A questão da necessidade de estar o condutor habilitado afasta uma série de mitos acerca da utilização marginalizada dessa espécie de veículo. Contudo, a necessidade de portar o CRLC mostra-se tormentosa na legislação. Há dois grandes problemas que acabam por dificultar o cumprimento desse comando normativo. A omissão do legislador, na Resolução nº. 205/2006 – CONTRAN, quando não incluiu o CRLC como documento de porte obrigatório. E o grande número de municípios que sequer integram o SNT. E que, portanto, não possuem lastro técnico, bem como legitimidade, para realizar fiscalizações de trânsito e sequer emitir certificados para os quais a lei lhes deferiu competência. No caso em tela as competências estão previstas nos artigos 24, XXVII c/c 129, ambos do CTB.

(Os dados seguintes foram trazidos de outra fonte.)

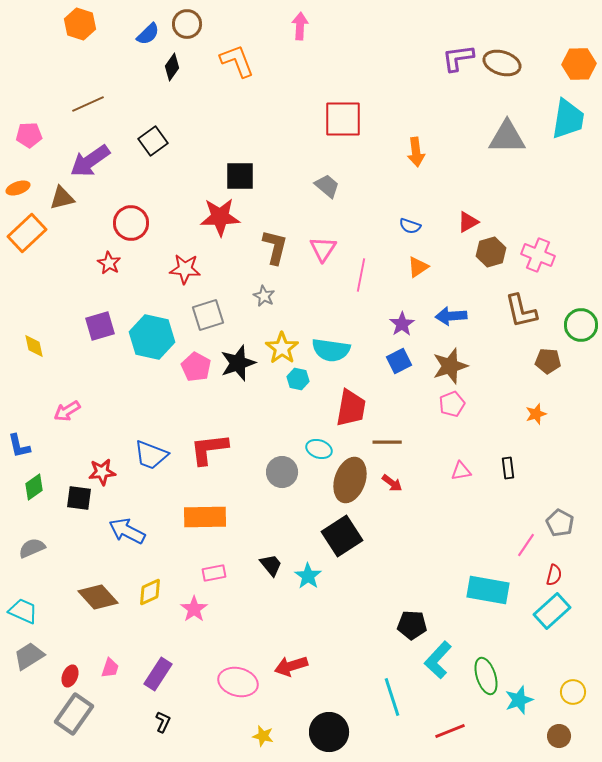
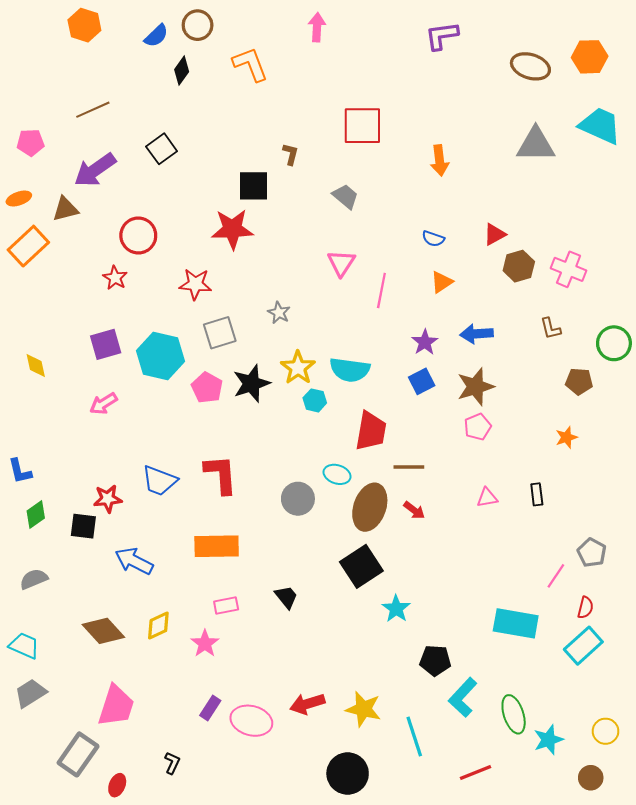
purple L-shape: (458, 58) -> (442, 36), moved
orange hexagon: (579, 64) -> (590, 57), moved
cyan trapezoid: (568, 119) -> (600, 126), turned -75
brown L-shape: (275, 247) -> (291, 154), moved, size x0.6
brown L-shape: (521, 311) -> (551, 329), size x0.6
pink arrow: (67, 411) -> (103, 404), moved
red L-shape: (209, 449) -> (221, 474), turned 93
cyan star: (308, 576) -> (396, 609), moved
pink trapezoid: (110, 668) -> (116, 706), size x2.0
purple rectangle: (158, 674) -> (210, 708), moved, size x0.7
red ellipse: (70, 676) -> (117, 785), moved
yellow star: (263, 736) -> (363, 709), moved, size x1.6

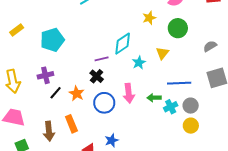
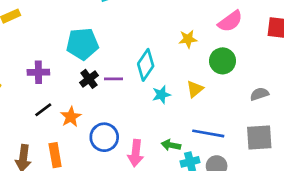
cyan pentagon: (52, 40) -> (82, 44), moved
cyan diamond: (123, 44) -> (146, 65), turned -35
purple cross: (45, 75) -> (38, 72), moved
black cross: (97, 76) -> (89, 79), moved
pink arrow: (129, 93) -> (136, 153), moved

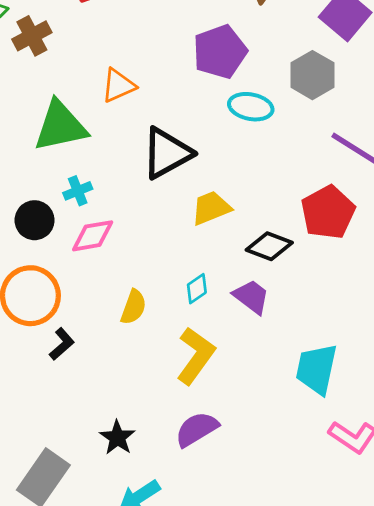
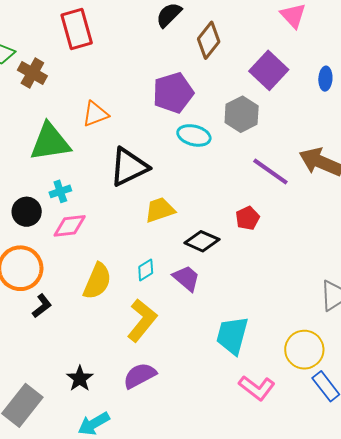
brown cross: (32, 36) -> (32, 73), turned -36
red pentagon: (328, 212) -> (247, 218), size x0.6
yellow semicircle: (134, 307) -> (97, 281), size x1.4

Apesar de haver previsão legal, tanto para o uso da ACC, como do CRLC, há sérios problemas estruturais que impedem a operabilidade das normas atinentes à circulação dos ciclomotores. Fatos que contribuem sobremaneira para a fragilização da fiscalização e, por consequência, catalisam a sensação de impunidade. Se considerarmos que estamos na década da ação para redução de acidentes e mortes no trânsito, decretada pela Organização das Nações Unidas (ONU), para o período 2011 - 2020, o problema ganha musculatura e expõe a política nacional de segurança no trânsito.